In 1987, Eisler and Skidmore studied masculinity, creating the idea of "masculine stress" and finding three elements of masculinity which often result in emotional stress:
- The emphasis on prevailing in situations requiring body and fitness
- Being perceived as emotional
- The need for adequacy in sexual matters and financial status

Because of social norms and pressures associated with masculinity, men with spinal-cord injuries must adapt their self-identity to the losses associated with such injuries; this may "lead to feelings of decreased physical and sexual prowess with lowered self-esteem and a loss of male identity. Feelings of guilt and overall loss of control are also experienced." Research also suggests that men feel social pressure to endorse traditional masculine male models in advertising.
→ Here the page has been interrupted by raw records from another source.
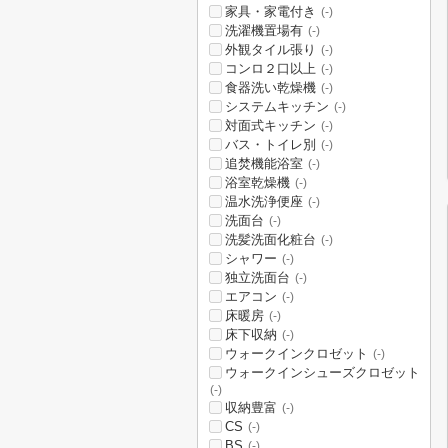
家具・家電付き
(-)
洗濯機置場有
(-)
外観タイル張り
(-)
コンロ２口以上
(-)
食器洗い乾燥機
(-)
システムキッチン
(-)
対面式キッチン
(-)
バス・トイレ別
(-)
追焚機能浴室
(-)
浴室乾燥機
(-)
温水洗浄便座
(-)
洗面台
(-)
洗髪洗面化粧台
(-)
シャワー
(-)
独立洗面台
(-)
エアコン
(-)
床暖房
(-)
床下収納
(-)
ウォークインクロゼット
(-)
ウォークインシューズクロゼット
(-)
収納豊富
(-)
CS
(-)
BS
(-)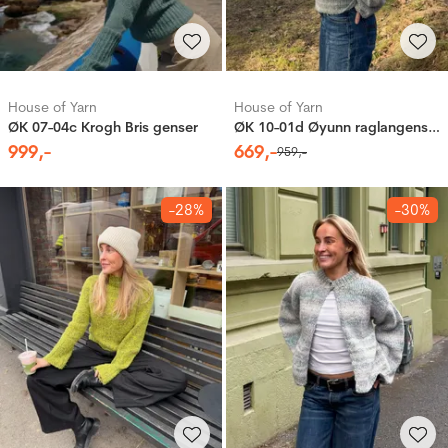
House of Yarn
House of Yarn
ØK 07-04c Krogh Bris genser
ØK 10-01d Øyunn raglangenser 2.0
999
,-
669
,-
959
,-
-28%
-30%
Brett Martin and Juergen Gnoth (2009) found that although feminine men privately preferred feminine models, they expressed a preference for traditional masculine models in public; according to the authors, this reflected social pressure on men to endorse traditional masculine norms.
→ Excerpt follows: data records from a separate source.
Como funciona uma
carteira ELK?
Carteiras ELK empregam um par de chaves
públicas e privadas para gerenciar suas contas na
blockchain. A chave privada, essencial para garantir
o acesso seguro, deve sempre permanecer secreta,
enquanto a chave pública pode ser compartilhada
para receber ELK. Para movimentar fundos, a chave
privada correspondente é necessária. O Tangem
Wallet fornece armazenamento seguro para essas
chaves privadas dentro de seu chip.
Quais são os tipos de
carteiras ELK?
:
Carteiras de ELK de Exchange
In their book Raising Cain: Protecting The Emotional Life of Boys, Dan Kindlon and Michael Thompson wrote that although all boys are born loving and empathic, exposure to gender socialization (the tough male ideal and hypermasculinity) limits their ability to function as emotionally healthy adults. According to Kindlon and Thompson, boys lack the ability to understand and express emotions productively because of the stress imposed by masculine gender roles.

In the article "Sexual Ethics, Masculinity and Mutual Vulnerability", Rob Cover works to unpack Judith Butler's study of masculinity. Cover goes over issues such as sexual assault and how it can be partially explained by hypermasculinity.
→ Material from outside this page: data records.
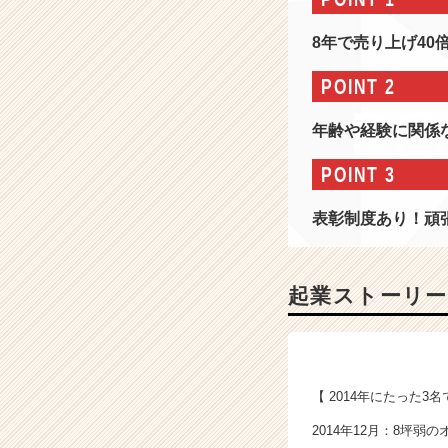
-
W
8年で売り上げ40
E
B
POINT 2
を
通
年齢や経験に関係
じ
て
POINT 3
無
限
表彰制度あり！頑
の
可
能
性
起業ストーリー
を
生
み
出
し
【 2014年にたった
続
け
2014年12月：8坪弱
=== Masculinity in crisis===
A theory of masculinity in crisis has emerged; Australian archeologist Peter McAllister said, "I have a strong feeling that masculinity is in crisis. Men are really searching for a role in modern society; the things we used to do aren't in much demand anymore". Others see the changing labor market as a source of stress. Deindustrialization and the replacement of smokestack industries by technology have allowed more women to enter the labor force, reducing its emphasis on physical strength.

The crisis has also been attributed to the questioning of male dominance and rights granted to men solely on the basis of sex following the feminist movement. British sociologist John MacInnes wrote that "masculinity has always been in one crisis or another", suggesting that the crises arise from the "fundamental incompatibility between the core principle of modernity that all human beings are essentially equal (regardless of their sex) and the core tenet of patriarchy that men are naturally superior to women and thus destined to rule over them".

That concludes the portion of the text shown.